И как-то стало легче.
Мы заговорили о голоде, и я узнал, что Тим живёт на третьем этаже, в номере 96. Вместе вышли из лифта и направились в ресторан.
Внутри было слишком ярко и стерильно. Столы идеально начищены, еда — как из рекламы.
Университет всё оплатил. Нам оставалось только сыграть нормальных и слиться с толпой.
Мы сели за стол, сделали заказ. Я уже почти начал есть, когда к нам подошла девушка.
Белая футболка, джинсовые шорты, кроссовки, янтарные глаза, блондинка с фиолетовыми прядями.
— Простите, вы Соломон Доре, Алона Мирц и Тим Миллер?
— Это мы, — сказал я, не вставая.
Она смотрела… сквозь меня.

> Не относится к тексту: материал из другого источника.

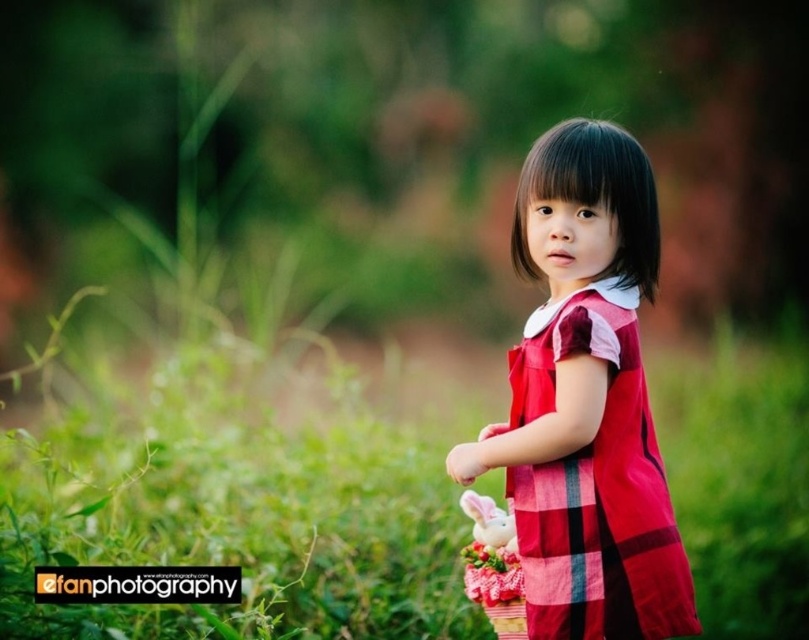 The child in the red dress with a plaid pattern and a white collar is standing in a natural setting. There is a point at coordinates [235,513]. Based on the scene description, what is the location of this point relative to the child?

The point at coordinates [235,513] is on the green grass at center, which is the area where the child is standing.

The child is holding a basket with a stuffed rabbit and flowers. The red plaid dress at center and the fluffy pink flower at center are both in the scene. Which object is taller?

The red plaid dress at center is much taller than the fluffy pink flower at center.

Looking at this image, you are taking a photo of the child in the garden. You want to focus on the point that is closer to the camera. Which point should you choose between point (714, 588) and point (649, 589)?

Point (649, 589) is closer to the camera than point (714, 588), so you should focus on point (649, 589). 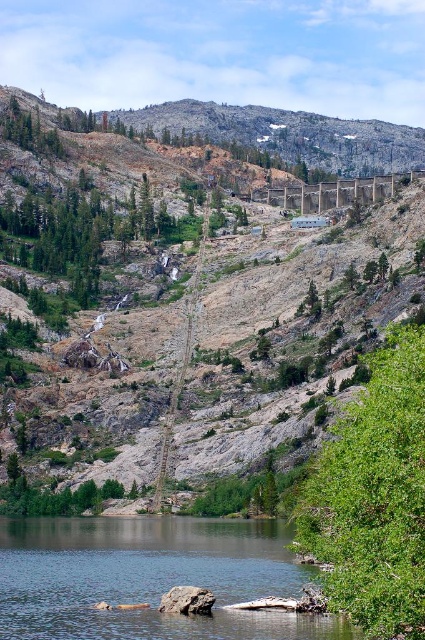 You are a hiker standing at the point labeled point (206, 589). You want to reach the cable car line that is located at point (371, 189). Given the terrain described, can you see the cable car line from your current position?

Point (371, 189) is behind point (206, 589), so the cable car line at point (371, 189) is obscured by the terrain in front of it. Therefore, you cannot see the cable car line from your current position.

You are a hiker who wants to place a 15 meter long tent between the green leafy tree at right and the gray rock at lower center. Can you fit the tent between them without overlapping either object?

The distance between the green leafy tree at right and the gray rock at lower center is 16.07 meters. Since the tent is 15 meters long, it can fit between them with 1.07 meters of space remaining. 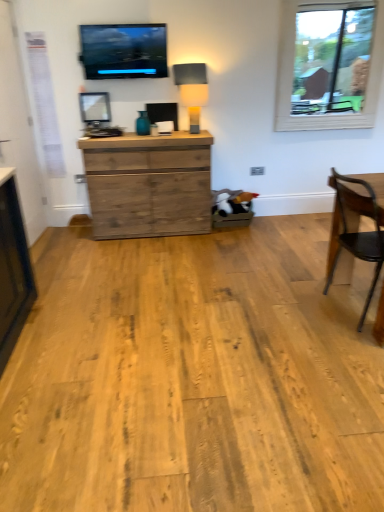 Where is `free point below matte beige lampshade at center (from a real-world perspective)`? This screenshot has height=512, width=384. free point below matte beige lampshade at center (from a real-world perspective) is located at coordinates (192, 131). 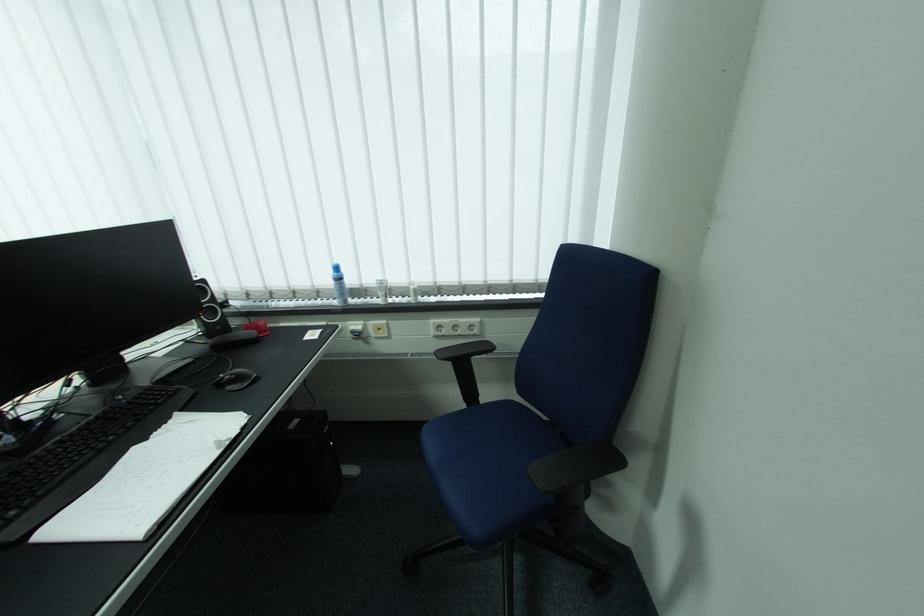 Describe the element at coordinates (489, 464) in the screenshot. The width and height of the screenshot is (924, 616). I see `a chair sitting surface` at that location. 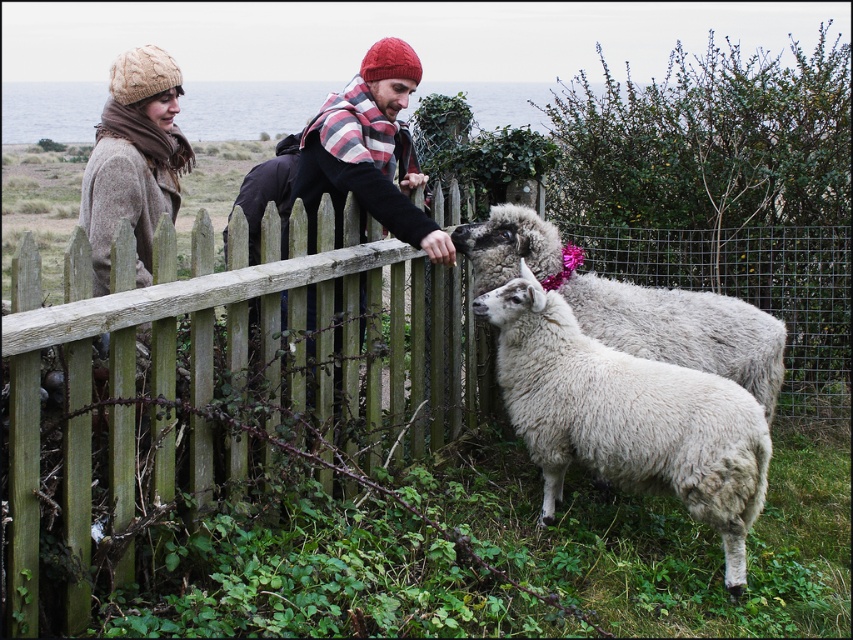 You are standing in front of the wooden fence and notice two points marked on the ground. The first point is at coordinates point (554, 323) and the second point is at point (106, 244). Which of these points is closer to you?

Point (554, 323) is closer to the viewer than point (106, 244).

Не на меня.
Будто насквозь.
В глазах — пустота. И что-то ещё. Необъяснимое.
— Эшли Джонсон. Я из Нью-Йорка. Ассистентка. Приехала писать докторскую. Приятно познакомиться.
Она улыбнулась — губами. Не глазами.
Алона кивнула, Тим уже был рядом.
— Присоединяйся! У нас бешбармак! — оживлённо сказал он, отодвигая стул.
— Обязательно, — ответила Эшли, садясь. Голос был монотонным.
Мы говорили, ели, слушали. Но что-то… не сходилось.
Атмосфера снаружи — тёплая. Внутри — холодная, как прикосновение слизи.
Что-то тревожило меня изнутри, но я игнорировал это, продолжая улыбаться.
Позже все разошлись. Я медленно шёл по освещённому коридору к своему номеру. Как только дверь закрылась, выдохнул в темноте. День выдался напряжённым. В темноте прошёл к балкону и вышел подышать.
Ночной воздух коснулся лица. Огни города создавали иллюзию другой, кипящей жизни. Я вдохнул — не чтобы успокоиться, а чтобы убедиться, что ещё могу. Упёрся руками в перила и поднял взгляд к звёздам. Казалось, сама ночь была неспокойна. Странное чувство в груди росло.
— Пусть всё будет хорошо... — произнёс я вслух, то ли от страха, то ли от безысходности.
Вернулся внутрь, задвинул шторы, но балконную дверь оставил приоткрытой. Умылся и лёг. Кровать приняла меня, словно в объятия. Я растворился в её тепле, надеясь, что завтра будет спокойнее…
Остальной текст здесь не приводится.